En un par de semanas, los diez primeros candidatos presidenciales del Partido Republicano medidos en función del promedio que obtienen en las encuestas mantendrán su primer debate público.

La expectativa es grande, en especial por la aparición, en el grupo de 16 postulantes, del billonario y magnate inmobiliario Donald Trump, quien a los 69 años irrumpió en la carrera presidencial como un elefante en un bazar y sorpresivamente lidera por ahora las preferencias de los encuestados, con un 20% de partidarios.

Trump está advirtiendo a todos que, si no logra coronarse como candidato de los republicanos podría transformarse en un candidato independiente, perjudicando previsiblemente a quien represente a los republicanos, que hoy dominan el Poder Legislativo de los Estados Unidos.

Con su peculiar estilo, Trump busca siempre impresionar, como cuando absurdamente identifica a los inmigrantes mexicanos con los violadores de mujeres o fustiga a John McCain por haber sido tomado prisionero en Vietnam, como si por ello no fuera un héroe de guerra.

Su mensaje es, en definitiva, populista, vulgar, prejuicioso, belicoso y hasta narcisista. Agita resentimientos, provoca enfrentamientos y se sube a las frustraciones de muchos y a las inseguridades de otros.

En uno de sus viajes al interior de su país, Trump visitó la ciudad fronteriza de Laredo, en Texas.
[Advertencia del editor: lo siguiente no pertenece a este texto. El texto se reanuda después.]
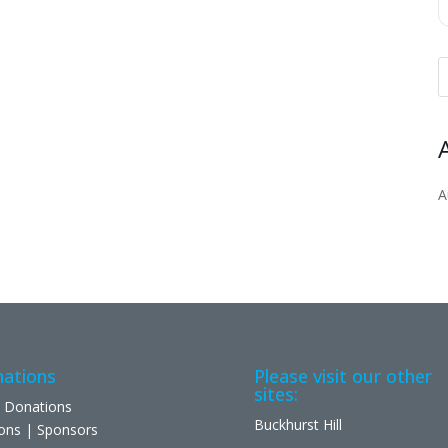
A
ations
Please visit our other
sites:
 Donations
Buckhurst Hill
ons | Sponsors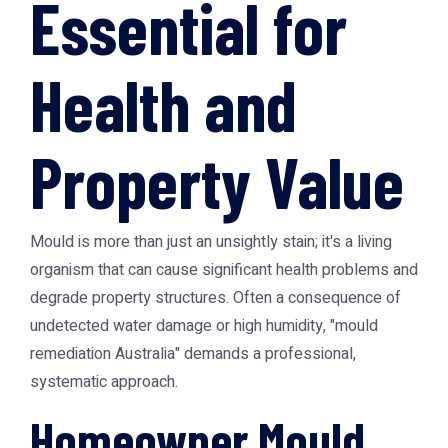
Essential for
Health and
Property Value
Mould is more than just an unsightly stain; it's a living
organism that can cause significant health problems and
degrade property structures. Often a consequence of
undetected water damage or high humidity, "mould
remediation Australia" demands a professional,
systematic approach.
Homeowner Mould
Suelto de cuerpo, prometió construir un largo muro "para detener a los ilegales".

A cada paso fue, sin embargo, duramente abucheado, sin que ello pareciera incomodarlo. Hasta debió interrumpir una conferencia de prensa final, porque quienes la presenciaban comenzaron a mostrar su hostilidad y tornarla peligrosa. Quizá por ello los medios de comunicación masiva hablan de él sin descanso, hasta tal punto que sus menciones triplican a las del experimentado Jeb Bush.

Trump no sólo es impredecible, sino que luce más como un artista que como un político y es capaz de dañar la posibilidad de que la carrera electoral contenga un debate serio de los temas más urgentes que debe resolver la sociedad norteamericana.

El magnate no está cómodo en la serenidad: necesita agitar y ambiciona conmocionar. Y lo ha logrado, sin que por ello su particular esfuerzo por tratar de transformarse en el candidato republicano a la presidencia de los Estados Unidos esté para nada asegurado.

Ha logrado sorprender, lo que es muy distinto a convencer. Por esto, pese a todo, los observadores políticos más prestigiosos del país del Norte no le asignan mayores posibilidades reales de éxito.